▶ **TO DO**: For the entries that follow, restate word for word the line containing "Леди и медведи", the line containing "Экспертное мнение", and every line that lies between them.

▶ **SOURCE DATA**:

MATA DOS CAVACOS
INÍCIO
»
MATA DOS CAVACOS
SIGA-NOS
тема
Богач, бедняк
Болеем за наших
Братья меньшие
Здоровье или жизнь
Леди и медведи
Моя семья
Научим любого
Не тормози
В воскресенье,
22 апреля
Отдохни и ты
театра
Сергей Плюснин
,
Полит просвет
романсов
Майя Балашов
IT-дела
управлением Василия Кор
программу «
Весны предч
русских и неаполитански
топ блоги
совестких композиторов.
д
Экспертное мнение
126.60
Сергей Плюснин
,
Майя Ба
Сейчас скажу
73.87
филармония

* * *

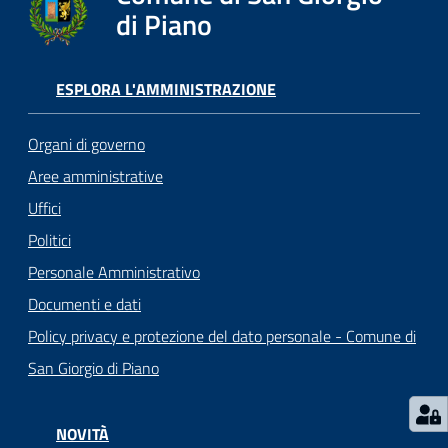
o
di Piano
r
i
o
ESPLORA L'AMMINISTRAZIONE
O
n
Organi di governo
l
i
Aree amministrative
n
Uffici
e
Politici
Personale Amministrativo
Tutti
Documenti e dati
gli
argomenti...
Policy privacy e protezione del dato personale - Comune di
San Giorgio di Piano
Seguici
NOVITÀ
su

▶ **YOUR RESPONSE**:
Леди и медведи
Моя семья
Научим любого
Не тормози
В воскресенье,
22 апреля
Отдохни и ты
театра
Сергей Плюснин
,
Полит просвет
романсов
Майя Балашов
IT-дела
управлением Василия Кор
программу «
Весны предч
русских и неаполитански
топ блоги
совестких композиторов.
д
Экспертное мнение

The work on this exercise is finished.